Entre el viaje y el maíz, convivir con el loco de mi padre era como si desarrollara mi vida en las escenas del Bosco o que Gonzalo de Berceo se hubiera motivado a escribir solamente por la descripción de lo que veía en nosotros. El loco, sin desperdiciar ni un nano segundo hablaba, repetía, insistía, machacaba con el tema del viaje; por lo que, desde el mismísimo desayuno de obligado maíz , sin detallar el como fuera preparado, -al menos eso no era tan importante-, resaltaba la importancia del viaje, del mismo modo que a el le habían obligado en el internado a escuchar la palabra de un macho creador que recreó una costilla de su esqueleto en mujer, y esta lo usó para el sexo reproductivo, que tanto necesitaba para perpetuar la especie. Comíamos maíz en tortilla, pan, palomitas, hervido, tostado, frito, porque el maíz era insustituible para el viaje, y debo agradecer que nunca se le ocurrió que lo comiésemos crudo. No obstante, cada bocado de ese maíz triturado, molido, hecho bolo nos invadía el cuerpo mitad veneno, mitad nutrición. Y es que ese era el viaje propio del maíz, ni siquiera el del loco; y nosotros, yo mismo solo oíamos la palabra viaje, pero no alcanzábamos a la metáfora.
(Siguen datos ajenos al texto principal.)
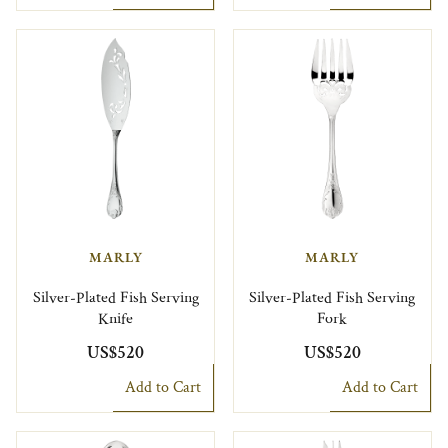
MARLY
MARLY
Silver-Plated Fish Serving
Silver-Plated Fish Serving
Knife
Fork
US$520
US$520
Add to Cart
Add to Cart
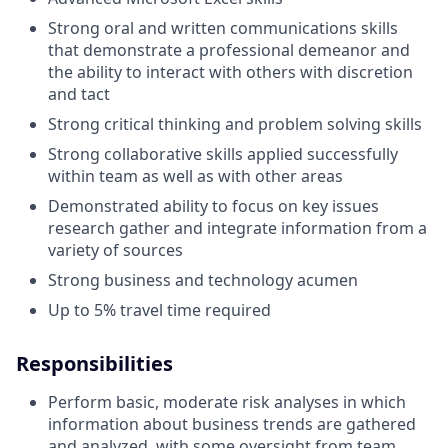
Strong oral and written communications skills
that demonstrate a professional demeanor and
the ability to interact with others with discretion
and tact
Strong critical thinking and problem solving skills
Strong collaborative skills applied successfully
within team as well as with other areas
Demonstrated ability to focus on key issues
research gather and integrate information from a
variety of sources
Strong business and technology acumen
Up to 5% travel time required
Responsibilities
Perform basic, moderate risk analyses in which
information about business trends are gathered
and analyzed, with some oversight from team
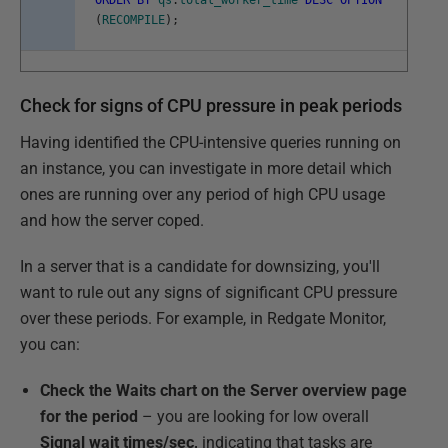
ORDER
BY
qs
.
total_worker_time
DESC
OPTION
(
RECOMPILE
)
;
Check for signs of CPU pressure in peak periods
Having identified the CPU-intensive queries running on
an instance, you can investigate in more detail which
ones are running over any period of high CPU usage
and how the server coped.
In a server that is a candidate for downsizing, you'll
want to rule out any signs of significant CPU pressure
over these periods. For example, in Redgate Monitor,
you can:
Check the Waits chart on the Server overview page
for the period
– you are looking for low overall
Signal wait times/sec,
indicating that tasks are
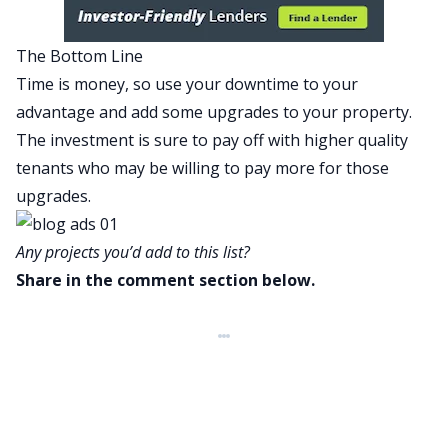
The Bottom Line
Time is money, so use your downtime to your
advantage and add some upgrades to your property.
The investment is sure to pay off with higher quality
tenants who may be willing to pay more for those
upgrades.
Any projects you’d add to this list?
Share in the comment section below.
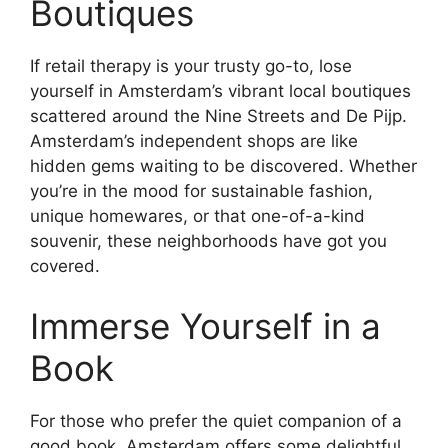
Boutiques
If retail therapy is your trusty go-to, lose
yourself in Amsterdam’s vibrant local boutiques
scattered around the Nine Streets and De Pijp.
Amsterdam’s independent shops are like
hidden gems waiting to be discovered. Whether
you’re in the mood for sustainable fashion,
unique homewares, or that one-of-a-kind
souvenir, these neighborhoods have got you
covered.
Immerse Yourself in a
Book
For those who prefer the quiet companion of a
good book, Amsterdam offers some delightful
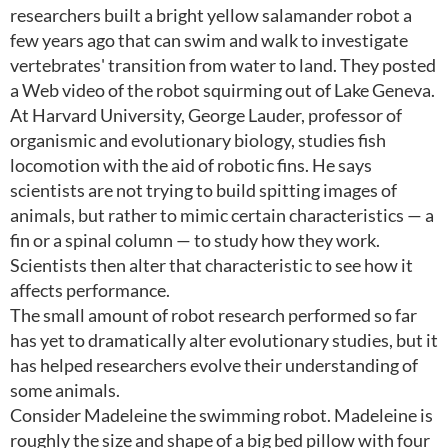
researchers built a bright yellow salamander robot a
few years ago that can swim and walk to investigate
vertebrates' transition from water to land. They posted
a Web video of the robot squirming out of Lake Geneva.
At Harvard University, George Lauder, professor of
organismic and evolutionary biology, studies fish
locomotion with the aid of robotic fins. He says
scientists are not trying to build spitting images of
animals, but rather to mimic certain characteristics — a
fin or a spinal column — to study how they work.
Scientists then alter that characteristic to see how it
affects performance.
The small amount of robot research performed so far
has yet to dramatically alter evolutionary studies, but it
has helped researchers evolve their understanding of
some animals.
Consider Madeleine the swimming robot. Madeleine is
roughly the size and shape of a big bed pillow with four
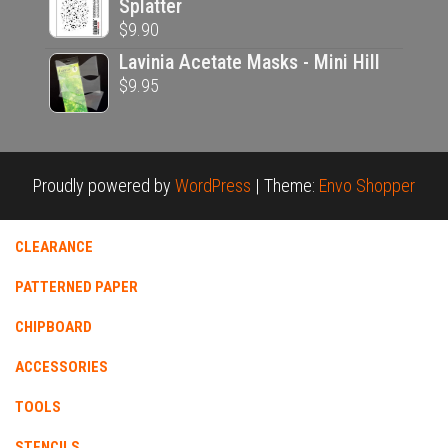
Splatter
$
9.90
Lavinia Acetate Masks - Mini Hill
$
9.95
Proudly powered by
WordPress
|
Theme:
Envo Shopper
CLEARANCE
PATTERNED PAPER
CHIPBOARD
ACCESSORIES
TOOLS
STENCILS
El loco, decidió una mañana de verano, que solamente le bastaba el aire para su nutrición humana. Dado que, vivíamos en un monte, alejados del pueblo, al que casi nunca íbamos, su decisión nos apartaba aún mas de la sociedad. A partir del cambio de dieta del loco, pasábamos horas con las escobas con los mangos hacía arriba limpiando el aire como una corte de enanos bufones que difícilmente alcanzaran la bóveda celestial con esos artilugios de mecánica primitiva. Aún así, el loco nos orientaba los espacios que había que restregar porque veía que algunas raciones de aire estaban infestadas de ondas o espectros poco saludables. Generalmente nosotros ya lo advertíamos, pero por el olor de las cagadas que el loco no cubría, ya que según su discernimiento, al alimentarse de aire, la materia excretada no era fétida sino inolora. Pues ¡vaya cantidad de hongos que había ingerido en su vida para no advertir ni el olor, ni la chaladura de su pensamiento!

El loco estaba convencido de que la sociedad ejercía una acción perniciosa al ser humano, razón por la que había exiliado a toda su familia en el monte. Robinsones entre espinas, arena, rocas y soledad, éramos una sociedad tan imperfecta como la que pretendía evitar, con celos, hurtos, malas mañas, y aunque no puedo documentar la presunción, estoy casi convencido de que hubo algún acto de incesto. En síntesis, nuestra sociedad satélite montera, también disponía de secretos, del «de eso no se habla».

Una tarde comencé iniciaba una caminata, enfadado con el universo del monte, con el loco, conmigo; solo respondía a mi deseo de caminar. Iniciaba, así mi viaje caminando por todo lo que el loco me había privado.

El loco murió vaya a saber si por falta o exceso de aire, se fue desconociendo supongo, que si se dirigía al destino que pretendía, o ya seco como continuaba, porque había eliminado también el agua de los elementos.

Aunque no superé la metáfora, al menos viajo aunque sea materialmente; en cambio el viaje del loco si es que lo hizo, nunca será el mío. En mi viaje sube gente, desciende, otros vienen desde antes que yo en el mismo tren, y otros continúan después de mi descenso. En mi viaje no obligo a nadie ni a acompañarme ni a asistirme; aunque mi viaje es rutinario en tren, diariamente, entre dos pueblos, sin hacer nada en ninguno de ellos. No es

El viaje, lo llevo como el poder dentro mío, y ni siquiera eso, ya que vivo en la memoria despierta y atenta del ida y vuelta.